INSTRUCTIONS FOR THE TASK: Each line of the data below that includes the string "Blanda" must be copied.

** GIVEN DATA follows **

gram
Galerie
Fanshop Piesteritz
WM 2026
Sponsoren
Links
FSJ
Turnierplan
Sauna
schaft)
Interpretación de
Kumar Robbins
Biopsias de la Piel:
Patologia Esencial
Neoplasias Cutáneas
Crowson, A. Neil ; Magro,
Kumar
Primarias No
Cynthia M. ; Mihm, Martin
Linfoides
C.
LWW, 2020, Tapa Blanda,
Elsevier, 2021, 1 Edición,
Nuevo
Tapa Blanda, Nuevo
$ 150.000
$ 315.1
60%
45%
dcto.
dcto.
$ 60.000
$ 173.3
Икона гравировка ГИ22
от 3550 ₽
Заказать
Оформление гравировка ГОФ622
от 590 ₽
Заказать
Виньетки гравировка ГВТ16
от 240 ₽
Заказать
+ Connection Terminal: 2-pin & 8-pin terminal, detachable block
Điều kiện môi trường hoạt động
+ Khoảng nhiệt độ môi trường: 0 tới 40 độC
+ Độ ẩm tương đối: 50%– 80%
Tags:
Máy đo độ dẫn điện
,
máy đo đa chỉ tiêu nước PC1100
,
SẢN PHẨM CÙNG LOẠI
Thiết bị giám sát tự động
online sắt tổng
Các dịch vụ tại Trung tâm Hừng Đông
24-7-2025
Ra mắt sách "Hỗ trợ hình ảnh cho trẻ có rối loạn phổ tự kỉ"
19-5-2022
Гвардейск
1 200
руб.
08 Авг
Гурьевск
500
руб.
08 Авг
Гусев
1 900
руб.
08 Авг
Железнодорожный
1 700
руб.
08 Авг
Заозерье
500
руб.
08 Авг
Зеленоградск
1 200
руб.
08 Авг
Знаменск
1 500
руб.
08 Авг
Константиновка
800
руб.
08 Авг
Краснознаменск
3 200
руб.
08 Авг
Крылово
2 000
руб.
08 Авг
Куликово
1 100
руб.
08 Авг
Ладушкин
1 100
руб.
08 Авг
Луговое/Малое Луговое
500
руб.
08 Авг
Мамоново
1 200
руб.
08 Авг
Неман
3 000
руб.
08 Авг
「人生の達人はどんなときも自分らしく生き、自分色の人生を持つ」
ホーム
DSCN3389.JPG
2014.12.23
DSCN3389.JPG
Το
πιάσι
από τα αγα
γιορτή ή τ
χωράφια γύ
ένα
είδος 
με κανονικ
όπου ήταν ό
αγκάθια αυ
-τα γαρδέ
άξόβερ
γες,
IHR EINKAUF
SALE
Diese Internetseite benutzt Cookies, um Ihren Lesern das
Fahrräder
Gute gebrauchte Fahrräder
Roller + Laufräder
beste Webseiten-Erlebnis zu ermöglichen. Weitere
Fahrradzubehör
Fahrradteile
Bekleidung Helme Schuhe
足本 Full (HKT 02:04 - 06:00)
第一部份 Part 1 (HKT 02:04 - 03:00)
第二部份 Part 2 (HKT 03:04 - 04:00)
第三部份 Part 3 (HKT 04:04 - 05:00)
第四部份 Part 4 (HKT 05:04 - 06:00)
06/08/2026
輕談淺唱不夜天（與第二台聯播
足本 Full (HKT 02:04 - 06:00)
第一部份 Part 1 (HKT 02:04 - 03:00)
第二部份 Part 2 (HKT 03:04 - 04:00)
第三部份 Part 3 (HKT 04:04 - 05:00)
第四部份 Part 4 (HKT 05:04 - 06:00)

** End of GIVEN DATA **

YOUR SOLUTION:
LWW, 2020, Tapa Blanda,
Tapa Blanda, Nuevo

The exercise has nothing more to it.